Work item: Examine the records below. Report how many of their lines contain the word "yang", with no other content.
━━ Material for the task
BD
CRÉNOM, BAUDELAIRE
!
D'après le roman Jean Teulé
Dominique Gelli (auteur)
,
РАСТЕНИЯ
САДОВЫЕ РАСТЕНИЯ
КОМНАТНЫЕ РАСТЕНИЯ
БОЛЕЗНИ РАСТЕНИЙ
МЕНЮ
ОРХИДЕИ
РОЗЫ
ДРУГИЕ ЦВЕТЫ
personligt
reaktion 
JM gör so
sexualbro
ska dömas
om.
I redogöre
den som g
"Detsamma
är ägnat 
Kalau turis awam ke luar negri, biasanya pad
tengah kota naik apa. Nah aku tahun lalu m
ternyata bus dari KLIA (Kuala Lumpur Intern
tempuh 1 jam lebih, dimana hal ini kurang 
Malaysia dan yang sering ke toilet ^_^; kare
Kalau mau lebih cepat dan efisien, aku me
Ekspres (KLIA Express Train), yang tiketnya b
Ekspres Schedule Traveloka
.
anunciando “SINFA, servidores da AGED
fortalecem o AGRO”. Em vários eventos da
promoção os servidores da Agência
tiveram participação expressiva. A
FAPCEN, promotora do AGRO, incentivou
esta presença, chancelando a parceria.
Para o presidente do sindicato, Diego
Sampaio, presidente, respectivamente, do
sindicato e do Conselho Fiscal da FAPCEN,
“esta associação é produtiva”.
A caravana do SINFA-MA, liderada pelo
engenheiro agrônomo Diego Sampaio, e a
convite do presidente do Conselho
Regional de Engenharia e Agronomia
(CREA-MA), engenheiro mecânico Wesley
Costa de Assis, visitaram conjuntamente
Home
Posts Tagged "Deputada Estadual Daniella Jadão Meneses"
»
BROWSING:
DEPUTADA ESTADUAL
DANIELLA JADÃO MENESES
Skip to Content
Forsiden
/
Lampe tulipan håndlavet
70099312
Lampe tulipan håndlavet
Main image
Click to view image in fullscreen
━━━━
Result of the task: 2